The results of this study were consistent with the immunotoxicity of heavy metal cadmium. After newborn Sprague-Dawley rats were exposed to a low concentration of cadmium (10 ppb) for 24 days through breastfeeding, the results revealed a gender-related impact on the cytotoxic effect of NK cells on both day 28 and day 63 (Pillet et al., 2005). Holásková et
al. (2012) reported that chronic exposure to low-dose cadmium in the parental generation causes a reduced ZD1839 solubility dmso proportion of splenic NK cells in the offspring mice, most likely leading to reduced tumour resistance. However, earlier studies revealed that NK cells are apparently not sensitive to the immunotoxicity that is caused by chronic exposure to lead or to lead combined with cadmium (Yücesoy et al., 1997 and Neilan et al., 1983). We reason that in addition to gender, these differences may be mainly due to the channel of exposure, the dose of exposure, the duration 17-AAG price of exposure, and the age at which exposure to the heavy metal occurs in the animal model. Additionally, DU is radioactive, which may also be
one of the reasons for its unique effect compared with other heavy metals. Previous studies on the effect of DU on macrophages mainly revealed the impact of soluble uranium on megakaryocytic cells (NR8383 or J774) or peritoneal macrophages via in vitro experiments ( Kalinich et al., 2002, Gazin et al., 2004 and Wan et al., 2006). The present study evaluated the immune function of mouse peritoneal macrophages after long-term exposure to DU and demonstrated that as the exposure dose increased, the ability of macrophage to secrete NO, TNF-α, IL-1β, and IL-18 decreased. All of these factors are U0126 chemical structure involved in the antipathogenic effector functions of macrophages ( Kawai and Akira, 2010). Therefore, inhibition of the secretory function of macrophages suggests that uranium exposure weakens the capability of animals to fight against infection. In agreement with the results of this study, Dublineau et al.

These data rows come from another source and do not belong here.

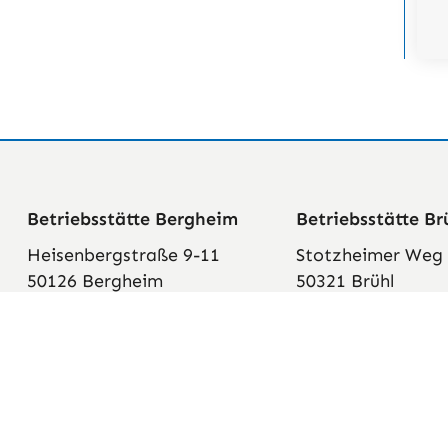
Betriebsstätte Bergheim
Betriebsstätte Br
Heisenbergstraße 9-11
Stotzheimer Weg
50126 Bergheim
50321 Brühl
Telefon: 02271 765-0
Telefon: 02232 76
Telefax: 02271 765-100
Telefax: 02232 76
E-Mail: info@reha-
E-Mail: info@reha
betriebe.de
betriebe.de
Anfahrt
Anfahrt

(2007) reported that, after rats were exposed to DU for 6 months through drinking water (40 mg/l), the secretion of NO was decreased in ileal tissue, which may be observed because uranium caused a reduction in NO-secreting cells (macrophages) in the ileal tissue, as well as a reduction in inducible NO synthase (iNOS) activators [C–C motif ligand 2 (CCL-2)] and an increase in NO inhibitors (IL-10). In the experiments of lead-induced immunotoxicity, the inhibition of the NO secretion from macrophages was considered to be a sensitive indicator ( Dietert and Piepenbrink, 2006). The exposure of peritoneal macrophages to lead (20 μM) for 72 h led to decreased NO secretion, a decreased phagocytic index, and significantly increased catalase levels, which may increase the incidence of infectious diseases ( Bussolaro et al., 2008).